What I was arguing against was this: "If one person's ideas and actions brings up the standard of living for everyone else, I'm fine with that person having more wealth." It's not clear that they do bring up the standard of living for everyone else. For example, poor people can't afford to buy a Tesla, so what has Musk done to raise the standard of living for the poor? Let's be honest: Tesla caters to the wealthy. Moreover, as I argued, it's not just about material goods. It's about power. It's also about personal freedom for the masses; how much personal freedom would you trade just to have more material goods?

>the question is whether society should strive to prevent individuals from acquiring great power over the masses

Whatever people or person has the authority to prevent individuals from acquiring great power over the masses.....has great power over the masses.

The power-hungry don't like being told they can't do something. Another possible outcome is the uber-rich start converting their wealth into men-at-arms to secure their power. Every time my wealth ticks over from $998M to $999M I burn $1M secretly acquiring the loyalty of violent men. Eventually my wealth goes from $999M to $1B and the Equality Enforcers pay me a visit....only to find out the hard way that they didn't bring enough bannermen. I don't think its particularly far-fetched to conclude that eventually men with near-limitless resources and near-limitless egos will resort to armed conflict before they allow some paper-pushing bureaucrats to put them back in a box. Maybe that's not the character of Buffet or even Musk, but on a long enough timeline I consider it a certainty. It's better for everyone that they collect yachts and "atmosphere models"( https://www.youtube.com/watch?v=jSvvvrKhx0w ) instead.

> For example, poor people can't afford to buy a Tesla, so what has Musk done to raise the standard of living for the poor?

I think in a system as complex as the world economy it's difficult to pinpoint this with any certainty. MAYBE one could argue that Tesla forced a paradigm shift onto other automakers and that the entire industry dragging its feet to produce EVs is a net quality of life improvement for the civilization in the aggregate due to reduced emissions?

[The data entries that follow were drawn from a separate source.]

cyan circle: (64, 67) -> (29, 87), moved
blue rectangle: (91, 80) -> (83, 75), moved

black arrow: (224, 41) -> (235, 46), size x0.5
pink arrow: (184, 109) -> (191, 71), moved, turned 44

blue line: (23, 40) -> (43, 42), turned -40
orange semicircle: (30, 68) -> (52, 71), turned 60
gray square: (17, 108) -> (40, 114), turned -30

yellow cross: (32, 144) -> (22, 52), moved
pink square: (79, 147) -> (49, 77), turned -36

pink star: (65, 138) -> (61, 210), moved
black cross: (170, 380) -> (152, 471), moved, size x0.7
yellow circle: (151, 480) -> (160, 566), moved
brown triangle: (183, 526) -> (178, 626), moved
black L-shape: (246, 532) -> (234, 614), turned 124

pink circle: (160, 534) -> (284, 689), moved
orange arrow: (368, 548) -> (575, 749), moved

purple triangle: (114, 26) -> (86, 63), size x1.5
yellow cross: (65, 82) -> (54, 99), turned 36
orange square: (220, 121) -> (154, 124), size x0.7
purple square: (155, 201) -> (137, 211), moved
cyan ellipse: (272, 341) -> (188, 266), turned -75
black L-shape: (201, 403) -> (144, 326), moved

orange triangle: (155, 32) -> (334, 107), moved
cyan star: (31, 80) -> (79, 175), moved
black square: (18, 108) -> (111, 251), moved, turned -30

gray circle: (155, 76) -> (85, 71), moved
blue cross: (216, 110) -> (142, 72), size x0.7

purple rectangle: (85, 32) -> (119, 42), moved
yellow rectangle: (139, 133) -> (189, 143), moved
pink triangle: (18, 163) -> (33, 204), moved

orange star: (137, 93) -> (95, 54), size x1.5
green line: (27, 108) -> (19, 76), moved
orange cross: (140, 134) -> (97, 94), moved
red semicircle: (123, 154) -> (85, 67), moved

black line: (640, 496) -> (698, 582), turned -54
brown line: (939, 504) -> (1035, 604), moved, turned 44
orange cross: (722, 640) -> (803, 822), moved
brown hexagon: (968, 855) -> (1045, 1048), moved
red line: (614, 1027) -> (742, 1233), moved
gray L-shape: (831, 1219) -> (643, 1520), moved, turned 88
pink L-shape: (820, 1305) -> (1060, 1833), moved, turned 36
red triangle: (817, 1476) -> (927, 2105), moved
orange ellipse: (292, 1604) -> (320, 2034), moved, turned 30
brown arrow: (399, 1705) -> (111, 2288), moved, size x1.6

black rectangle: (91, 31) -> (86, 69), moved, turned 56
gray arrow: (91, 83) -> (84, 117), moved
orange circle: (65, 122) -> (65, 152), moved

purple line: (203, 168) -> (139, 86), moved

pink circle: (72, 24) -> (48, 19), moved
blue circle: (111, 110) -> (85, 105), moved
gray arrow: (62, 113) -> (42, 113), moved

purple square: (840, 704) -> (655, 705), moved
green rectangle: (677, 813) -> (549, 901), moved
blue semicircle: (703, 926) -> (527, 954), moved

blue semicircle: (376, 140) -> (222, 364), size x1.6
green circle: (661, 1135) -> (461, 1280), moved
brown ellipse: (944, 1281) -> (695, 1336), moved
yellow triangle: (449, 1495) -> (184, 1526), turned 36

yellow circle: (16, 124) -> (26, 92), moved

Why are we judging the wealthy by their utility to the poor anyway? Belle Delphine isn't a billionaire, but at one point she was making >$1 million per month shaking her butt on a webcam and selling used bathwater to lonely males. Are we going to judge EVERYONE by how they've raised the standard of living for the poor? Where is the cutoff point? $1B net worth? $1M annual income? The market principles which have elevated Elon Musk to the top of his industry have similarly elevated Belle Delphine to the top of hers, with massively disproportionate earnings compared to the bottom-tier OnlyFans content creators. Do we have enough moral outrage for them both? Why or why not? Who has the authority to judge?

> how much personal freedom would you trade just to have more material goods?

I'm a military reservist who is considering returning to full Active Duty for several years so trading away my personal freedom is.....quite normal to me. That said....I have pretty modest material desires, and am mostly trading my personal freedom for.....wealth accumulation! If you're going to own something, own something that other people need, and that generates revenue.

> Whatever people or person has the authority to prevent individuals from acquiring great power over the masses.....has great power over the masses.

I'm talking about the masses. The masses of people should prevent individuals from acquiring great power over them.

> Why are we judging the wealthy by their utility to the poor anyway?

That didn't come from me but from the person I was originally replying to: "If one person's ideas and actions brings up the standard of living for everyone else, I'm fine with that person having more wealth."

I guess it was supposed to be some kind of justification for massive inequality. That's not my criterion though.

Stalin and Mao were wealthy. That's why many people argue we never implemented communism, since our attempts ended up as oligarchies.

Just because you don't have a paper stating you own something doesn't mean you don't control it.